Categorie: Cultura & Spettacolo Evidenza Umbria | Italia | Mondo Umbria Jazz

Prince è morto, ma il “Segno dei Tempi” non si cancellerà mai

Quando nel brillante mondo dello spettacolo americano muore una delle star più luminose, e questo accade all’improvviso senza motivi apparenti o premonitori, si sente spesso dire che si è trattato di malori “banali” che poi  invece all’improvviso si trasformano in drammatici epiloghi.

Anche stavolta una “banale” influenza, secondo quanto detto dal suo manager, aveva costretto Roger Nelson, in arte Prince, ad annullare due concerti  lo scorso 15 aprile, prima che la cosa si trasformasse nel corso della giornata di oggi, intorno alle 16,40 in Italia, le 9,40 in America, nel dramma che conosciamo. Le autorità locali di Minneapolis hanno risposto a un’emergenza medica presso la struttura di Paisley Park, dove ha sede anche lo studio di registrazione del cantante e quando sono giunte sul posto non hanno potuto far altro che constatare il decesso. Ora cosa sia veramente successo lo vedremo scritto nei prossimi giorni distillato con il contagocce per le solite ragioni di opportunità che potremmo leggere anche come, motivi ereditari, di diritti e chissà che altro.
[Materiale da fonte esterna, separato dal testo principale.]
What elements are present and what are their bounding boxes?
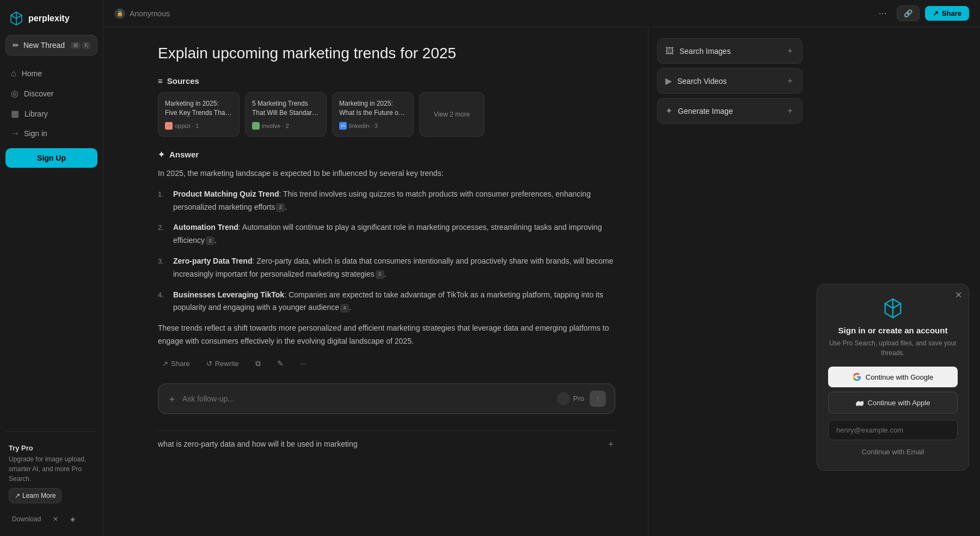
tool-videos-label: Search Videos <box>677 77 727 86</box>
source-title-3: Marketing in 2025: What Is the Future of… <box>339 99 407 118</box>
generate-icon: ✦ <box>665 106 672 116</box>
tool-left-videos: ▶ Search Videos <box>665 76 727 86</box>
source-favicon-1: o <box>165 122 173 130</box>
citation-1[interactable]: 2 <box>276 203 285 212</box>
popup-close-button[interactable]: ✕ <box>955 290 962 300</box>
answer-list: 1. Product Matching Quiz Trend: This tre… <box>158 188 615 314</box>
edit-button[interactable]: ✎ <box>273 357 288 370</box>
item-num-3: 3. <box>158 255 168 281</box>
source-view-more[interactable]: View 2 more <box>419 92 485 137</box>
sidebar-item-library-label: Library <box>24 109 48 118</box>
item-text-2: Automation Trend: Automation will contin… <box>173 221 615 247</box>
videos-icon: ▶ <box>665 76 672 86</box>
sidebar: perplexity ✏ New Thread ⌘ K ⌂ Home ◎ Dis… <box>0 0 103 536</box>
topbar-left: 🔒 Anonymous <box>114 8 170 19</box>
right-sidebar: 🖼 Search Images ＋ ▶ Search Videos ＋ ✦ Ge… <box>648 27 811 536</box>
source-card-3[interactable]: Marketing in 2025: What Is the Future of… <box>332 92 414 137</box>
citation-2[interactable]: 2 <box>206 236 215 245</box>
sidebar-item-home-label: Home <box>22 69 42 78</box>
answer-item-4: 4. Businesses Leveraging TikTok: Compani… <box>158 289 615 315</box>
followup-submit-button[interactable]: ↑ <box>590 391 606 407</box>
twitter-icon-button[interactable]: ✕ <box>50 513 62 525</box>
citation-4[interactable]: 4 <box>340 304 349 313</box>
rewrite-button[interactable]: ↺ Rewrite <box>202 357 243 370</box>
answer-item-1: 1. Product Matching Quiz Trend: This tre… <box>158 188 615 214</box>
rewrite-icon: ↺ <box>206 360 212 368</box>
download-button[interactable]: Download <box>9 513 44 525</box>
apple-button-label: Continue with Apple <box>868 399 930 407</box>
share-label: Share <box>942 9 961 17</box>
k-key: K <box>82 42 90 49</box>
sidebar-item-signin[interactable]: → Sign in <box>5 124 97 143</box>
google-button-label: Continue with Google <box>866 373 933 381</box>
item-text-4: Businesses Leveraging TikTok: Companies … <box>173 289 615 315</box>
learn-more-button[interactable]: ↗ Learn More <box>9 488 62 503</box>
source-title-2: 5 Marketing Trends That Will Be Standard… <box>252 99 320 118</box>
share-answer-icon: ↗ <box>162 360 168 368</box>
sidebar-bottom: Try Pro Upgrade for image upload, smarte… <box>5 431 97 529</box>
continue-with-google-button[interactable]: Continue with Google <box>828 367 958 387</box>
copy-button[interactable]: ⧉ <box>251 357 265 370</box>
tool-images-plus-icon: ＋ <box>786 45 794 57</box>
popup-subtitle: Use Pro Search, upload files, and save y… <box>828 338 958 358</box>
try-pro-title: Try Pro <box>9 444 94 452</box>
tool-videos-plus-icon: ＋ <box>786 75 794 87</box>
images-icon: 🖼 <box>665 46 674 56</box>
item-text-1: Product Matching Quiz Trend: This trend … <box>173 188 615 214</box>
share-icon: ↗ <box>933 9 939 17</box>
tool-search-videos[interactable]: ▶ Search Videos ＋ <box>657 68 803 94</box>
source-title-1: Marketing in 2025: Five Key Trends That … <box>165 99 232 118</box>
followup-area: ＋ Pro ↑ <box>158 383 615 414</box>
answer-conclusion: These trends reflect a shift towards mor… <box>158 322 615 348</box>
keyboard-shortcut: ⌘ K <box>71 42 90 49</box>
more-options-button[interactable]: ··· <box>874 5 891 21</box>
tool-left-generate: ✦ Generate Image <box>665 106 733 116</box>
email-input[interactable] <box>828 420 958 440</box>
sidebar-item-library[interactable]: ▦ Library <box>5 104 97 123</box>
signin-icon: → <box>11 129 20 138</box>
sidebar-item-home[interactable]: ⌂ Home <box>5 64 97 83</box>
popup-logo <box>828 297 958 319</box>
signup-button[interactable]: Sign Up <box>5 148 97 168</box>
citation-3[interactable]: 2 <box>376 270 384 279</box>
source-favicon-3: in <box>339 122 347 130</box>
source-meta-1: o oppizi · 1 <box>165 122 232 130</box>
item-bold-3: Zero-party Data Trend <box>173 257 252 265</box>
item-num-1: 1. <box>158 188 168 214</box>
followup-pro-badge: Pro <box>557 392 584 405</box>
continue-with-email-button[interactable]: Continue with Email <box>828 444 958 459</box>
source-card-1[interactable]: Marketing in 2025: Five Key Trends That … <box>158 92 240 137</box>
followup-input[interactable] <box>182 394 552 403</box>
sources-icon: ≡ <box>158 76 163 86</box>
signin-popup: ✕ Sign in or create an account Use Pro S… <box>817 284 969 471</box>
source-site-2: involve · 2 <box>262 123 289 129</box>
signin-label: Sign in <box>24 129 47 138</box>
item-bold-4: Businesses Leveraging TikTok <box>173 290 284 299</box>
share-button[interactable]: ↗ Share <box>925 6 969 21</box>
more-actions-button[interactable]: ··· <box>296 357 311 370</box>
tool-generate-image[interactable]: ✦ Generate Image ＋ <box>657 98 803 124</box>
continue-with-apple-button[interactable]: Continue with Apple <box>828 392 958 413</box>
copy-link-button[interactable]: 🔗 <box>897 5 920 21</box>
learn-more-arrow-icon: ↗ <box>15 492 20 500</box>
try-pro-desc: Upgrade for image upload, smarter AI, an… <box>9 454 94 484</box>
rewrite-label: Rewrite <box>215 360 239 368</box>
tool-search-images[interactable]: 🖼 Search Images ＋ <box>657 38 803 64</box>
answer-intro: In 2025, the marketing landscape is expe… <box>158 167 615 180</box>
tool-generate-plus-icon: ＋ <box>786 105 794 117</box>
new-thread-button[interactable]: ✏ New Thread ⌘ K <box>5 35 97 56</box>
source-card-2[interactable]: 5 Marketing Trends That Will Be Standard… <box>245 92 327 137</box>
source-favicon-2: i <box>252 122 260 130</box>
discover-icon: ◎ <box>11 88 19 99</box>
followup-add-button[interactable]: ＋ <box>167 392 177 405</box>
google-icon <box>853 373 861 381</box>
user-label: Anonymous <box>130 9 170 18</box>
related-question-item[interactable]: what is zero-party data and how will it … <box>158 430 615 458</box>
sidebar-item-discover[interactable]: ◎ Discover <box>5 84 97 103</box>
share-answer-button[interactable]: ↗ Share <box>158 357 194 370</box>
discord-icon-button[interactable]: ◈ <box>67 513 78 525</box>
item-num-2: 2. <box>158 221 168 247</box>
tool-generate-label: Generate Image <box>678 107 733 115</box>
library-icon: ▦ <box>11 108 19 119</box>
share-answer-label: Share <box>171 360 190 368</box>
Soldi insomma. La polizia intanto ha aperto una inchiesta formale.

La memoria- Quello che invece non se ne andrà mai più è la memoria, l’impronta, le immagini e sopratutto tutta la musica che questo incredibile piccoletto dai tacchi alti è riuscito a scrivere e creare nei suoi 57 anni di vita. Molti artisti famosi, uno per tutti Miles Davis, ne avevano intuito il genio compositivo tanto da sentenziare che Prince poteva tranquillamente paragonarsi a Duke Ellington. Ma si sa, Miles era un provocatore nato e cresciuto ed anche in questa occasione si attirò le ire dei jazzisti puri come Wynton Marsalis.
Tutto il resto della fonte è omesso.